------ SOURCE MATERIAL ------

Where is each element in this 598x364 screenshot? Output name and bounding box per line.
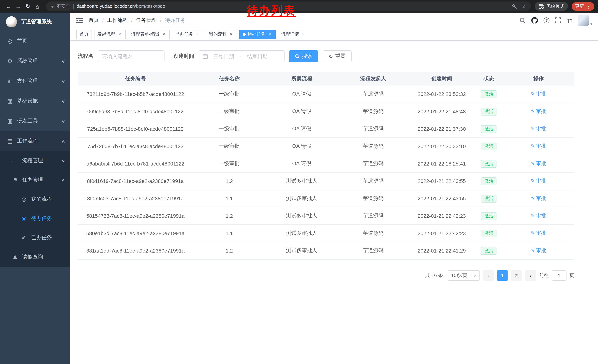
cell-status: 激活: [475, 108, 503, 115]
edit-icon: ✎: [531, 108, 535, 114]
payment-icon: ¥: [8, 78, 17, 84]
filter-bar: 流程名 创建时间 - 搜索: [78, 50, 574, 62]
dashboard-icon: ◴: [8, 38, 17, 44]
sidebar-item-my-process[interactable]: ◎ 我的流程: [0, 190, 70, 209]
home-icon[interactable]: ⌂: [33, 3, 42, 9]
fullscreen-icon[interactable]: [555, 17, 561, 23]
approve-link[interactable]: ✎审批: [531, 143, 546, 149]
approve-link[interactable]: ✎审批: [531, 108, 546, 114]
approve-link[interactable]: ✎审批: [531, 178, 546, 184]
app-logo[interactable]: 芋道管理系统: [0, 13, 70, 31]
page-button-2[interactable]: 2: [511, 270, 522, 281]
github-icon[interactable]: [531, 17, 538, 24]
close-icon[interactable]: ×: [229, 32, 234, 37]
browser-update-button[interactable]: 更新 ⋮: [572, 2, 594, 11]
sidebar-item-label: 首页: [17, 38, 27, 44]
omnibox-divider: [73, 4, 74, 9]
cell-action: ✎审批: [503, 247, 574, 254]
back-icon[interactable]: ←: [4, 3, 13, 9]
goto-label: 前往: [539, 272, 549, 279]
font-size-icon[interactable]: TT: [566, 17, 572, 24]
gear-icon: ⚙: [8, 58, 17, 65]
sidebar-item-process-mgmt[interactable]: ≡ 流程管理∨: [0, 151, 70, 170]
search-button[interactable]: 搜索: [289, 50, 318, 62]
search-button-icon: [295, 54, 300, 59]
approve-link[interactable]: ✎审批: [531, 195, 546, 201]
approve-link[interactable]: ✎审批: [531, 230, 546, 236]
approve-link[interactable]: ✎审批: [531, 126, 546, 131]
cell-process: 测试多审批人: [266, 230, 338, 237]
sidebar-item-label: 基础设施: [17, 98, 38, 105]
sidebar-item-done-task[interactable]: ✔ 已办任务: [0, 228, 70, 247]
approve-link[interactable]: ✎审批: [531, 160, 546, 166]
cell-status: 激活: [475, 194, 503, 202]
approve-link[interactable]: ✎审批: [531, 247, 546, 253]
close-icon[interactable]: ×: [117, 32, 122, 37]
chevron-up-icon: ∧: [61, 139, 65, 143]
sidebar-item-system[interactable]: ⚙ 系统管理∨: [0, 51, 70, 71]
cell-task-id: 381aa1dd-7ac8-11ec-a9e2-a2380e71991a: [78, 248, 193, 254]
password-key-icon[interactable]: [512, 4, 517, 9]
close-icon[interactable]: ×: [195, 32, 200, 37]
search-icon[interactable]: [519, 17, 526, 24]
cell-task-id: 8f0d1619-7ac8-11ec-a9e2-a2380e71991a: [78, 178, 193, 184]
hamburger-icon[interactable]: [76, 18, 83, 23]
end-date-input[interactable]: [244, 53, 271, 59]
user-menu[interactable]: ▾: [578, 15, 592, 26]
sidebar-item-label: 系统管理: [17, 58, 38, 65]
reload-icon[interactable]: ↻: [23, 3, 33, 10]
cell-create-time: 2022-01-21 22:41:29: [408, 248, 475, 254]
date-range-picker[interactable]: -: [199, 50, 284, 62]
tab-todo-task[interactable]: 待办任务 ×: [239, 29, 276, 39]
breadcrumb-item[interactable]: 首页: [89, 17, 99, 24]
approve-link[interactable]: ✎审批: [531, 212, 546, 218]
cell-initiator: 芋道源码: [338, 178, 408, 184]
chevron-up-icon: ∧: [61, 178, 65, 182]
process-name-input[interactable]: [102, 53, 160, 59]
sidebar-item-label: 任务管理: [22, 177, 43, 183]
close-icon[interactable]: ×: [161, 32, 166, 37]
bookmark-star-icon[interactable]: ☆: [522, 3, 526, 9]
approve-link[interactable]: ✎审批: [531, 91, 546, 97]
chevron-down-icon: ∨: [61, 159, 65, 163]
prev-page-button[interactable]: ‹: [483, 270, 494, 281]
tab-my-process[interactable]: 我的流程 ×: [206, 29, 237, 39]
sidebar-item-todo-task[interactable]: ◉ 待办任务: [0, 209, 70, 228]
tab-home[interactable]: 首页: [76, 29, 92, 39]
browser-menu-icon[interactable]: ⋮: [586, 4, 591, 9]
table-row: 8f059c03-7ac8-11ec-a9e2-a2380e71991a 1.1…: [78, 190, 574, 207]
page-size-select[interactable]: 10条/页 ∨: [447, 270, 480, 281]
reset-button[interactable]: ↻ 重置: [323, 50, 351, 62]
breadcrumb-item[interactable]: 任务管理: [136, 17, 157, 24]
tab-done-task[interactable]: 已办任务 ×: [172, 29, 203, 39]
sidebar-item-label: 我的流程: [31, 196, 52, 202]
forward-icon[interactable]: →: [13, 3, 23, 9]
start-date-input[interactable]: [210, 53, 238, 59]
sidebar: 芋道管理系统 ◴ 首页 ⚙ 系统管理∨ ¥ 支付管理∨ ▦ 基础设施∨ ▣ 研发…: [0, 13, 70, 364]
sidebar-item-devtools[interactable]: ▣ 研发工具∨: [0, 111, 70, 131]
sidebar-item-task-mgmt[interactable]: ⚑ 任务管理∧: [0, 170, 70, 190]
goto-page-input[interactable]: [554, 273, 565, 278]
sidebar-item-home[interactable]: ◴ 首页: [0, 31, 70, 51]
cell-process: 测试多审批人: [266, 247, 338, 254]
sidebar-item-infra[interactable]: ▦ 基础设施∨: [0, 91, 70, 111]
close-icon[interactable]: ×: [267, 32, 272, 37]
close-icon[interactable]: ×: [301, 32, 306, 37]
cell-task-id: 580e1b3d-7ac8-11ec-a9e2-a2380e71991a: [78, 230, 193, 236]
tab-form-edit[interactable]: 流程表单-编辑 ×: [128, 29, 170, 39]
security-status[interactable]: ⚠ 不安全: [50, 3, 70, 9]
tab-initiate-process[interactable]: 发起流程 ×: [94, 29, 126, 39]
cell-initiator: 芋道源码: [338, 160, 408, 167]
range-separator: -: [240, 53, 241, 59]
sidebar-item-payment[interactable]: ¥ 支付管理∨: [0, 71, 70, 91]
pagination: 共 16 条 10条/页 ∨ ‹ 1 2 › 前往 页: [78, 270, 574, 281]
breadcrumb-item[interactable]: 工作流程: [107, 17, 128, 24]
sidebar-item-leave-query[interactable]: ♟ 请假查询: [0, 247, 70, 267]
tab-process-detail[interactable]: 流程详情 ×: [278, 29, 309, 39]
sidebar-item-workflow[interactable]: ▤ 工作流程∧: [0, 131, 70, 151]
my-process-icon: ◎: [22, 196, 31, 202]
cell-task-id: 73211d9d-7b9b-11ec-b5b7-acde48001122: [78, 91, 193, 97]
next-page-button[interactable]: ›: [525, 270, 536, 281]
help-icon[interactable]: ?: [544, 17, 549, 23]
page-button-1[interactable]: 1: [497, 270, 508, 281]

------

◆ EXERCISE REQUIREMENTS
Copy each line of the data that contains the word "search", leaving the other lines out.

◆ TASK RESULT
search-button[interactable]: 搜索: [289, 50, 318, 62]
search-button-icon: [295, 54, 300, 59]
search-icon[interactable]: [519, 17, 526, 24]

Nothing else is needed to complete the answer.